S-curve- This describes the flight path of a disc when thrown with slight anhyzer. The disc will start out flying to the right for a RHBH thrower and then finish fading left. This shot allows players to increase their distance and to curve around objects.
Stable- This describes how the disc will fly. A stable disc will have a tendency to fly straight and to finish with little to no fade.
Over stable- This describes how the disc will fly. An over stable disc will have a tendency to fly straight and finish hard to the left for a RHBH thrower or hard to the right for a LHBH thrower.
Under stable- This describes how the disc will fly. An under stable disc will have a tendency to fly straight and finish to the right for a RHBH thrower or to the left for a LHBH thrower.
Turnover- Used to describe the amount of anhyzer and or power a player puts on their throw.
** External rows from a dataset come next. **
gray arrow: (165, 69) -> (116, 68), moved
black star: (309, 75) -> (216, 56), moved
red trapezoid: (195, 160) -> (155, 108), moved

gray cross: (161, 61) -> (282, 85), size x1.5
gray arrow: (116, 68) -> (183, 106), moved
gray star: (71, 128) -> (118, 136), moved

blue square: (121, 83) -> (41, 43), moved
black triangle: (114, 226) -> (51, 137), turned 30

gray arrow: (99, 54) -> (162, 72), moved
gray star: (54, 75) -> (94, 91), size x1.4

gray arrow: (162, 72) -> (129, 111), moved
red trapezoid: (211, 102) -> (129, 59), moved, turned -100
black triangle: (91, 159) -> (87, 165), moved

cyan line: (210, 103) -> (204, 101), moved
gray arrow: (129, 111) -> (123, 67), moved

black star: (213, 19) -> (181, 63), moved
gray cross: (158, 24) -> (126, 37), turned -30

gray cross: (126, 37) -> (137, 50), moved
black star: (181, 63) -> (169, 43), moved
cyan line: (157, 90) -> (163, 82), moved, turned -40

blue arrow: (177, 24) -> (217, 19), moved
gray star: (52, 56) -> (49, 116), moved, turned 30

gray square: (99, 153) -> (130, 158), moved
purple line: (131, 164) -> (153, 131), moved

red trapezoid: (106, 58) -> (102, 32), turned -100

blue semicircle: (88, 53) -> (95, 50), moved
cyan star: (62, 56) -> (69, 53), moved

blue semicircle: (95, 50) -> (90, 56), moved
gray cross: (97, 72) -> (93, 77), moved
When a player turns their drive over, normally the disc will cut hard into the ground and either skip, roll, or die.
Innova Flight Chart- It seems as though no company ever uses the same flight chart/system to rate their discs. Innova has four different boxes/numbers to describe the flight of their discs.
- Speed- this is the disc’s ability to cut through the air and how fast it can fly. The numbers range from a 1 all the way to a 13! The lower numbers, 1-5, are going to be your mid ranges and putters. The next level will be the fairway drivers, 6&7. Finally you get your distance drivers, 8-13.
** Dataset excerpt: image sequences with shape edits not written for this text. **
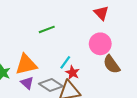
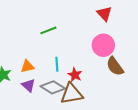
cyan line: (65, 62) -> (57, 64), moved, turned -40
orange triangle: (26, 64) -> (27, 66), size x0.6

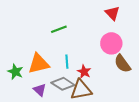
orange triangle: (27, 66) -> (39, 64), size x1.6
purple triangle: (28, 85) -> (40, 90), moved

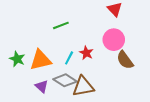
cyan line: (67, 62) -> (69, 58), turned 32
green star: (15, 72) -> (17, 59), moved
red star: (84, 72) -> (86, 53), moved

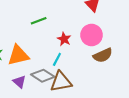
red star: (86, 53) -> (64, 39), moved
cyan line: (69, 58) -> (57, 59), moved
brown semicircle: (125, 60) -> (103, 55), turned -78

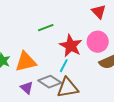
red star: (64, 39) -> (71, 46), size x1.6

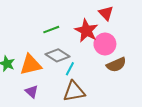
red star: (71, 46) -> (86, 31), moved
gray diamond: (50, 82) -> (57, 55), moved

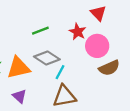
red star: (86, 31) -> (77, 32), size x0.7

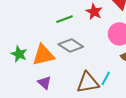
red star: (77, 32) -> (94, 12), moved
cyan line: (60, 72) -> (106, 78), moved

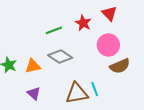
orange triangle: (43, 55) -> (33, 66), size x0.7
cyan line: (106, 78) -> (95, 89), turned -48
- Glide- this is the disc’s ability to maintain loft. The numbers range from 1-7. The lower numbers will drop out of the air faster, leaving you less chance the disc will sail past the basket. The discs with higher glide ratings are best for new players or players looking to get more distance out of their throws.
- Turn- This is the discs ability to turn to the right for a RHBH thrower during the fastest part of its flight. The rating scale is from -5 to +1. The lower the number, the more the disc will turn. Discs with a low number make it easier for players to get a distance increasing S curve out of their throw. The discs with number -3 through -5 are the easiest to throw roller shots with.
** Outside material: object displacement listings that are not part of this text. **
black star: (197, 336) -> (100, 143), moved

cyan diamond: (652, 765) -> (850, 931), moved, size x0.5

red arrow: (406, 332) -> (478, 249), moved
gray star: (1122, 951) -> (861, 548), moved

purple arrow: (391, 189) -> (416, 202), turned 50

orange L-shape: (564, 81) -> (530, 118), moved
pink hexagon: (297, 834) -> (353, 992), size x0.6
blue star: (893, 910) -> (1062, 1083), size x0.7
- Fade- This is the discs ability to cut to the left for a RHBH thrower or cut to the right for a LHBH thrower as the disc slows down during flight. It is based on a 0-5 rating scale with a 0 finishing straight, and a 5 will finish hard to the right for a RHBH thrower. New players should look for discs that have a fade around 0.
Discraft Flight Chart- Just about every Discraft disc has the stability stamped on it. Their scale ranges from a -1 to a 2.6. The numbers from -1 to 0 are on the under stable to stable range, numbers 0 to 1.5 are the stable discs, and numbers 1.5 to 2.6 are in the stable to over stable category. Their flight chart takes each disc and lists the stability of that disc in each plastic, if it is made in the 150 class, if it’s a good wind disc, if it’s a good roller disc, and if its beginner friendly. On the side of the chart, they break down the types of plastics and their advantages.
Disc Weights- Disc weights will max out at about 180 g. As far as disc weights go, the lighter discs are easier for new players. New players will benefit from the lighter discs because the lighter the disc, it is generally going to be on the under stable side of that discs flight characteristics. I’m not saying that you can get a brand new disc that is rated to be as over stable as a Predator in 150 g and be flipping it over from the first throw. I just mean that when thrown, the disc will stay on a stable and straight flight path for longer. The lighter weights also are easier to throw because it is less mass that you have to accelerate to throw, allowing you to get greater speed and rotation on the disc. This could allow you to get that sought after S curve on the flight of your drive. There are discs in a super light weight class called the 150 g class. These discs will be best for children, women, or anyone with a weaker arm. These are some of the lightest discs out there and will truly give you the distance and accuracy you want when just starting out. Pro players and players with a lot of power tend to throw max weight discs or discs that are near max weight due to the fact that they can really power that extra mass for extra distance.